=== What is being asked ===
Line by line, copy the records below exactly and leave the pictures out.

[Page-level text extractions]
━━━━━━━━━━━━━━━━━━━━

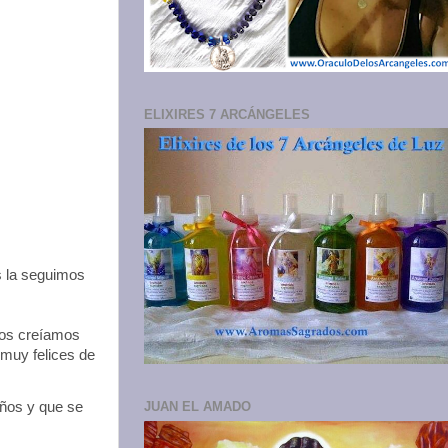
ELIXIRES 7 ARCÁNGELES
s la seguimos
ños creíamos
 muy felices de
ños y que se
JUAN EL AMADO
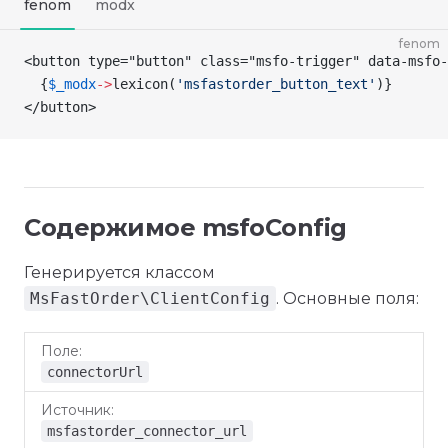
fenom
modx
fenom
<button type="button" class="msfo-trigger" data-msfo
  {
$_modx
->
lexicon
(
'msfastorder_button_text'
)
}
</button>
Содержимое msfoConfig
Генерируется классом
MsFastOrder\ClientConfig
. Основные поля:
Поле
Источник
connectorUrl
msfastorder_connector_url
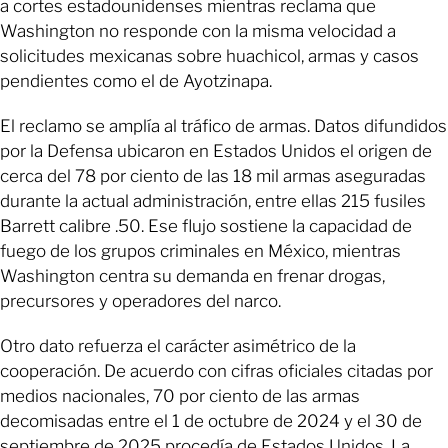
a cortes estadounidenses mientras reclama que
Washington no responde con la misma velocidad a
solicitudes mexicanas sobre huachicol, armas y casos
pendientes como el de Ayotzinapa.
El reclamo se amplía al tráfico de armas. Datos difundidos
por la Defensa ubicaron en Estados Unidos el origen de
cerca del 78 por ciento de las 18 mil armas aseguradas
durante la actual administración, entre ellas 215 fusiles
Barrett calibre .50. Ese flujo sostiene la capacidad de
fuego de los grupos criminales en México, mientras
Washington centra su demanda en frenar drogas,
precursores y operadores del narco.
Otro dato refuerza el carácter asimétrico de la
cooperación. De acuerdo con cifras oficiales citadas por
medios nacionales, 70 por ciento de las armas
decomisadas entre el 1 de octubre de 2024 y el 30 de
septiembre de 2025 procedía de Estados Unidos. La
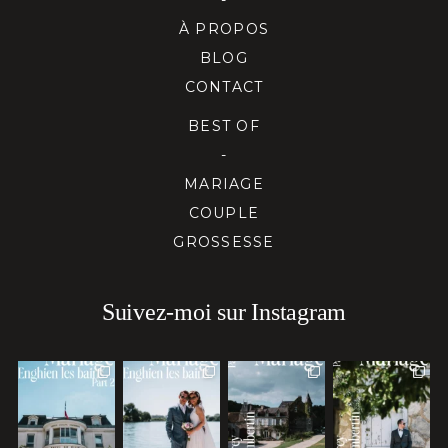
À PROPOS
BLOG
CONTACT
BEST OF
-
MARIAGE
COUPLE
GROSSESSE
Suivez-moi sur Instagram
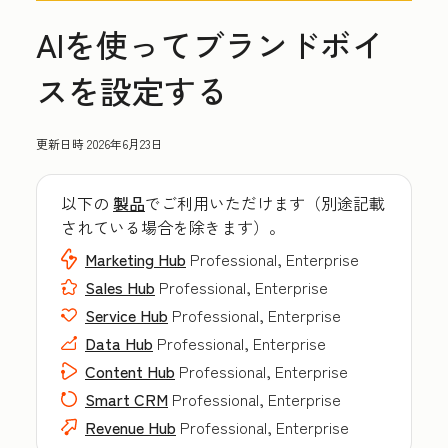
AIを使ってブランドボイ
スを設定する
更新日時
2026年6月23日
以下の
製品
でご利用いただけます（別途記載
されている場合を除きます）。
Marketing Hub
Professional, Enterprise
Sales Hub
Professional, Enterprise
Service Hub
Professional, Enterprise
Data Hub
Professional, Enterprise
Content Hub
Professional, Enterprise
Smart CRM
Professional, Enterprise
Revenue Hub
Professional, Enterprise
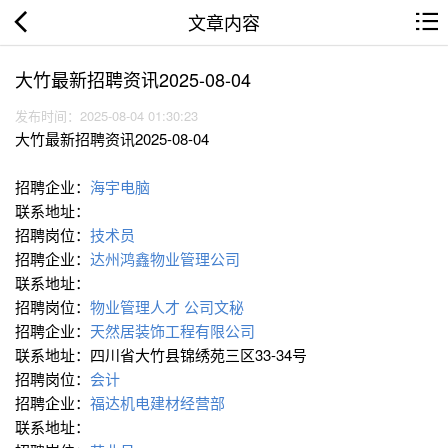
文章内容
大竹最新招聘资讯2025-08-04
发布时间：2025-08-04 01:30:23
大竹最新招聘资讯2025-08-04
招聘企业：
海宇电脑
联系地址：
招聘岗位：
技术员
招聘企业：
达州鸿鑫物业管理公司
联系地址：
招聘岗位：
物业管理人才
公司文秘
招聘企业：
天然居装饰工程有限公司
联系地址：四川省大竹县锦绣苑三区33-34号
招聘岗位：
会计
招聘企业：
福达机电建材经营部
联系地址：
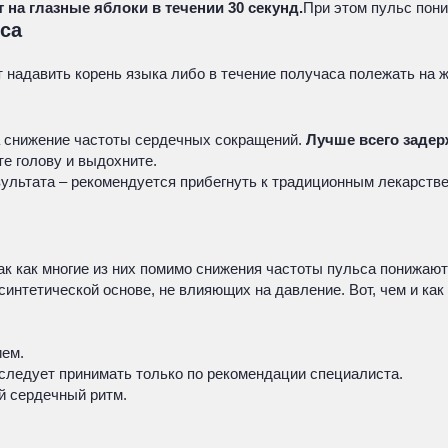
на глазные яблоки в течении 30 секунд.
При этом пульс пони
са
надавить корень языка либо в течение получаса полежать на 
 снижение частоты сердечных сокращений.
Лучше всего задер
те голову и выдохните.
ультата – рекомендуется прибегнуть к традиционным лекарств
к как многие из них помимо снижения частоты пульса понижают
 синтетической основе, не влияющих на давление. Вот, чем и ка
ием.
следует принимать только по рекомендации специалиста.
й сердечный ритм.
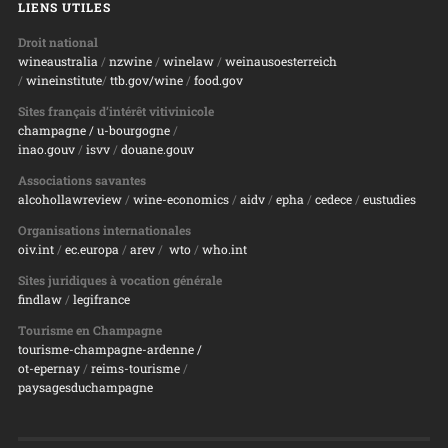
LIENS UTILES
Droit national
wineaustralia
/
nzwine
/
winelaw
/
weinausoesterreich
/
wineinstitute
/
ttb.gov/wine
/
food.gov
Sites français d’intérêt vitivinicole
champagne
/ u-bourgogne
/
inao.gouv
/
isvv
/
d
ouane.gouv
Associations savantes
alcohollawreview
/
wine-economics
/
aidv
/
epha
/
cedece
/
eustudies
Organisations internationales
oiv.int
/
ec.europa
/
arev
/
wto
/
who.int
Sites juridiques à vocation générale
findlaw
/
legifrance
Tourisme en Champagne
tourisme-champagne-ardenne /
ot-epernay
/
reims-tourisme
/
paysagesduchampagne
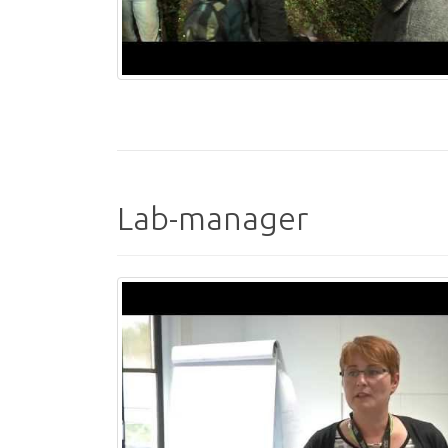
Lab-manager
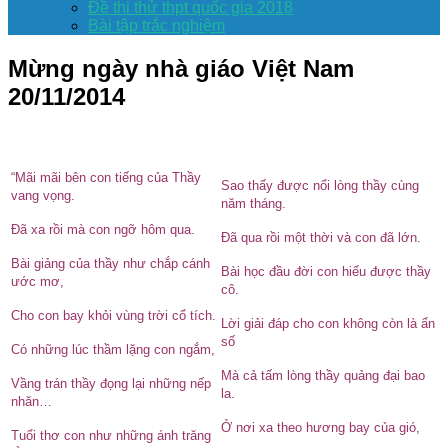
Đề thi thử thpt quốc gia 2018
Bài tập trắc nghiệm
Mừng ngày nhà giáo Việt Nam
20/11/2014
“Mãi mãi bên con tiếng của Thầy
Sao thấy được nổi lòng thầy cùng
vang vọng.
năm tháng.
Đã xa rồi mà con ngỡ hôm qua.
Đã qua rồi một thời và con đã lớn.
Bài giảng của thầy như chắp cánh
Bài học đầu đời con hiểu được thầy
ước mơ,
cô.
Cho con bay khỏi vùng trời cổ tích.
Lời giải đáp cho con không còn là ẩn
số
Có những lúc thầm lặng con ngắm,
Mà cả tấm lòng thầy quảng đại bao
Vầng trán thầy đọng lại những nếp
la.
nhăn…
Ở nơi xa theo hương bay của gió,
Tuổi thơ con như những ánh trăng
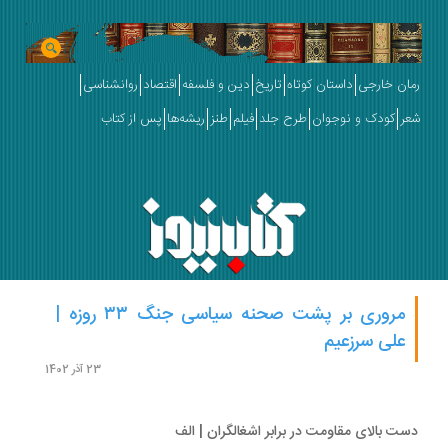
ان خارجی
داستان کوتاه
تاریخ
دین و فلسفه
اقتصاد
روانشناسی
ر
کودک و نوجوان
طرح جلد
فیلم
طنز
ریشه‌ها
پس از کتاب
مروری بر پشت صحنه سیاسی جنگ ۳۳ روزه |
علی سرزعیم
23 آذر 1402
ت بالای مقاومت در برابر اشغالگران | الف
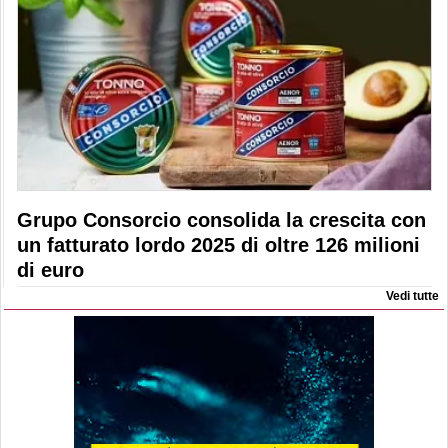
Grupo Consorcio consolida la crescita con
un fatturato lordo 2025 di oltre 126 milioni
di euro
Vedi tutte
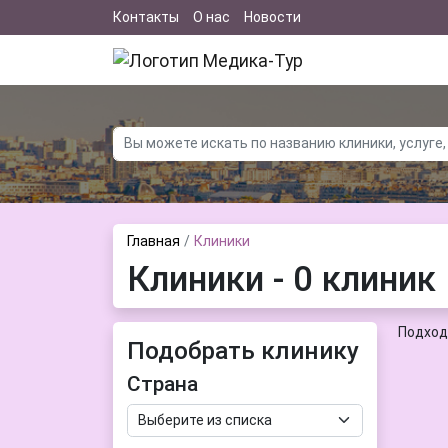
Контакты
О нас
Новости
Главная
Клиники
Клиники - 0 клиник
Подход
Подобрать клинику
Страна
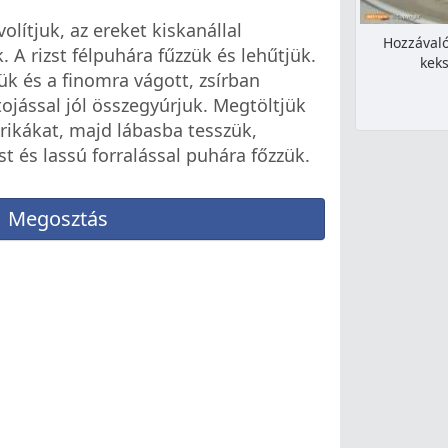
lítjuk, az ereket kiskanállal
Hozzávaló
 A rizst félpuhára fűzzük és lehűtjük.
keks
k és a finomra vágott, zsírban
ojással jól összegyúrjuk. Megtöltjük
prikákat, majd lábasba tesszük,
 és lassú forralással puhára főzzük.
Megosztás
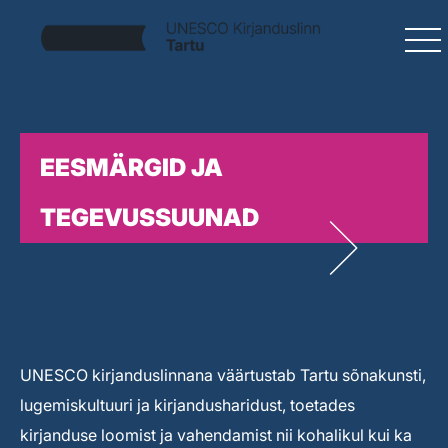
EESMÄRGID JA
TEGEVUSSUUNAD
UNESCO kirjanduslinnana väärtustab Tartu sõnakunsti,
lugemiskultuuri ja kirjandusharidust, toetades
kirjanduse loomist ja vahendamist nii kohalikul kui ka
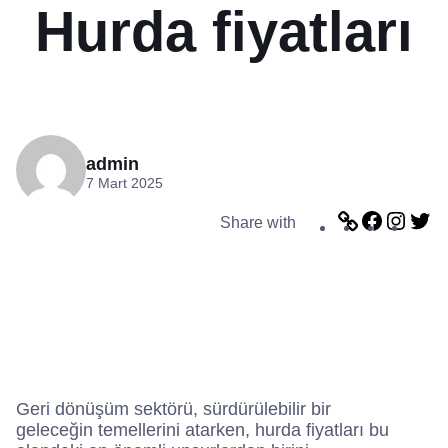
Hurda fiyatları
admin
7 Mart 2025
L
F
I
T
Share with
i
a
n
w
n
c
s
i
k
e
t
t
b
a
t
o
g
e
o
r
r
k
a
m
Geri dönüşüm sektörü, sürdürülebilir bir
geleceğin temellerini atarken, hurda fiyatları bu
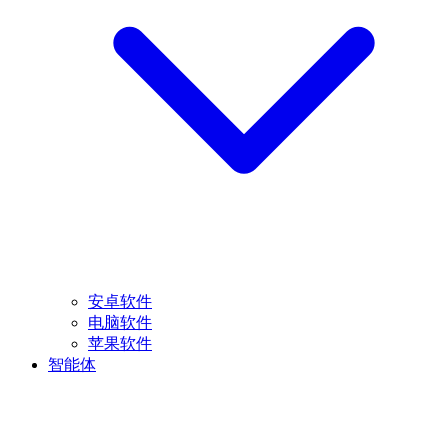
安卓软件
电脑软件
苹果软件
智能体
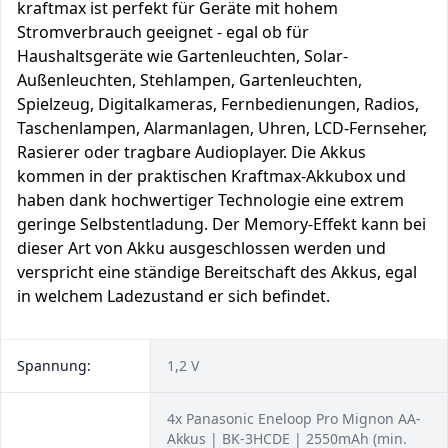
kraftmax ist perfekt für Geräte mit hohem
Stromverbrauch geeignet - egal ob für
Haushaltsgeräte wie Gartenleuchten, Solar-
Außenleuchten, Stehlampen, Gartenleuchten,
Spielzeug, Digitalkameras, Fernbedienungen, Radios,
Taschenlampen, Alarmanlagen, Uhren, LCD-Fernseher,
Rasierer oder tragbare Audioplayer. Die Akkus
kommen in der praktischen Kraftmax-Akkubox und
haben dank hochwertiger Technologie eine extrem
geringe Selbstentladung. Der Memory-Effekt kann bei
dieser Art von Akku ausgeschlossen werden und
verspricht eine ständige Bereitschaft des Akkus, egal
in welchem Ladezustand er sich befindet.
Spannung:
1,2 V
4x Panasonic Eneloop Pro Mignon AA-
Akkus | BK-3HCDE | 2550mAh (min.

━━━━━━━━━━━━━━━━━━━━

=== Reply to the task ===
ELIXIRES 7 ARCÁNGELES
s la seguimos
ños creíamos
 muy felices de
ños y que se
JUAN EL AMADO
fenom
modx
fenom
<button type="button" class="msfo-trigger" data-msfo
  {
$_modx
->
lexicon
(
'msfastorder_button_text'
)
}
</button>
Содержимое msfoConfig
Генерируется классом
MsFastOrder\ClientConfig
. Основные поля:
Поле
Источник
connectorUrl
msfastorder_connector_url
a cortes estadounidenses mientras reclama que
Washington no responde con la misma velocidad a
solicitudes mexicanas sobre huachicol, armas y casos
pendientes como el de Ayotzinapa.
El reclamo se amplía al tráfico de armas. Datos difundidos
por la Defensa ubicaron en Estados Unidos el origen de
cerca del 78 por ciento de las 18 mil armas aseguradas
durante la actual administración, entre ellas 215 fusiles
Barrett calibre .50. Ese flujo sostiene la capacidad de
fuego de los grupos criminales en México, mientras
Washington centra su demanda en frenar drogas,
precursores y operadores del narco.
Otro dato refuerza el carácter asimétrico de la
cooperación. De acuerdo con cifras oficiales citadas por
medios nacionales, 70 por ciento de las armas
decomisadas entre el 1 de octubre de 2024 y el 30 de
septiembre de 2025 procedía de Estados Unidos. La
À PROPOS
BLOG
CONTACT
BEST OF
-
MARIAGE
COUPLE
GROSSESSE
Suivez-moi sur Instagram
AIを使ってブランドボイ
スを設定する
更新日時
2026年6月23日
以下の
製品
でご利用いただけます（別途記載
されている場合を除きます）。
Marketing Hub
Professional, Enterprise
Sales Hub
Professional, Enterprise
Service Hub
Professional, Enterprise
Data Hub
Professional, Enterprise
Content Hub
Professional, Enterprise
Smart CRM
Professional, Enterprise
Revenue Hub
Professional, Enterprise
文章内容
大竹最新招聘资讯2025-08-04
发布时间：2025-08-04 01:30:23
大竹最新招聘资讯2025-08-04
招聘企业：
海宇电脑
联系地址：
招聘岗位：
技术员
招聘企业：
达州鸿鑫物业管理公司
联系地址：
招聘岗位：
物业管理人才
公司文秘
招聘企业：
天然居装饰工程有限公司
联系地址：四川省大竹县锦绣苑三区33-34号
招聘岗位：
会计
招聘企业：
福达机电建材经营部
联系地址：
на глазные яблоки в течении 30 секунд.
При этом пульс пони
са
надавить корень языка либо в течение получаса полежать на 
 снижение частоты сердечных сокращений.
Лучше всего задер
те голову и выдохните.
ультата – рекомендуется прибегнуть к традиционным лекарств
к как многие из них помимо снижения частоты пульса понижают
 синтетической основе, не влияющих на давление. Вот, чем и ка
ием.
следует принимать только по рекомендации специалиста.
й сердечный ритм.
LIENS UTILES
Droit national
wineaustralia
/
nzwine
/
winelaw
/
weinausoesterreich
/
wineinstitute
/
ttb.gov/wine
/
food.gov
Sites français d’intérêt vitivinicole
champagne
/ u-bourgogne
/
inao.gouv
/
isvv
/
d
ouane.gouv
Associations savantes
alcohollawreview
/
wine-economics
/
aidv
/
epha
/
cedece
/
eustudies
Organisations internationales
oiv.int
/
ec.europa
/
arev
/
wto
/
who.int
Sites juridiques à vocation générale
findlaw
/
legifrance
Tourisme en Champagne
tourisme-champagne-ardenne /
ot-epernay
/
reims-tourisme
/
paysagesduchampagne
Lab-manager
Đề thi thử thpt quốc gia 2018
Bài tập trắc nghiệm
Mừng ngày nhà giáo Việt Nam
20/11/2014
“Mãi mãi bên con tiếng của Thầy
Sao thấy được nổi lòng thầy cùng
vang vọng.
năm tháng.
Đã xa rồi mà con ngỡ hôm qua.
Đã qua rồi một thời và con đã lớn.
Bài giảng của thầy như chắp cánh
Bài học đầu đời con hiểu được thầy
ước mơ,
cô.
Cho con bay khỏi vùng trời cổ tích.
Lời giải đáp cho con không còn là ẩn
số
Có những lúc thầm lặng con ngắm,
Mà cả tấm lòng thầy quảng đại bao
Vầng trán thầy đọng lại những nếp
la.
nhăn…
Ở nơi xa theo hương bay của gió,
Tuổi thơ con như những ánh trăng
ان خارجی
داستان کوتاه
تاریخ
دین و فلسفه
اقتصاد
روانشناسی
ر
کودک و نوجوان
طرح جلد
فیلم
طنز
ریشه‌ها
پس از کتاب
مروری بر پشت صحنه سیاسی جنگ ۳۳ روزه |
علی سرزعیم
23 آذر 1402
ت بالای مقاومت در برابر اشغالگران | الف
Grupo Consorcio consolida la crescita con
un fatturato lordo 2025 di oltre 126 milioni
di euro
Vedi tutte
Контакты
О нас
Новости
Главная
Клиники
Клиники - 0 клиник
Подход
Подобрать клинику
Страна
lítjuk, az ereket kiskanállal
Hozzávaló
 A rizst félpuhára fűzzük és lehűtjük.
keks
k és a finomra vágott, zsírban
ojással jól összegyúrjuk. Megtöltjük
prikákat, majd lábasba tesszük,
 és lassú forralással puhára főzzük.
Megosztás
EESMÄRGID JA
TEGEVUSSUUNAD
UNESCO kirjanduslinnana väärtustab Tartu sõnakunsti,
lugemiskultuuri ja kirjandusharidust, toetades
kirjanduse loomist ja vahendamist nii kohalikul kui ka
Hurda fiyatları
admin
7 Mart 2025
L
F
I
T
Share with
i
a
n
w
n
c
s
i
k
e
t
t
b
a
t
o
g
e
o
r
r
k
a
m
Geri dönüşüm sektörü, sürdürülebilir bir
geleceğin temellerini atarken, hurda fiyatları bu
安卓软件
电脑软件
苹果软件
智能体
kraftmax ist perfekt für Geräte mit hohem
Stromverbrauch geeignet - egal ob für
Haushaltsgeräte wie Gartenleuchten, Solar-
Außenleuchten, Stehlampen, Gartenleuchten,
Spielzeug, Digitalkameras, Fernbedienungen, Radios,
Taschenlampen, Alarmanlagen, Uhren, LCD-Fernseher,
Rasierer oder tragbare Audioplayer. Die Akkus
kommen in der praktischen Kraftmax-Akkubox und
haben dank hochwertiger Technologie eine extrem
geringe Selbstentladung. Der Memory-Effekt kann bei
dieser Art von Akku ausgeschlossen werden und
verspricht eine ständige Bereitschaft des Akkus, egal
in welchem Ladezustand er sich befindet.
Spannung:
1,2 V
4x Panasonic Eneloop Pro Mignon AA-
Akkus | BK-3HCDE | 2550mAh (min.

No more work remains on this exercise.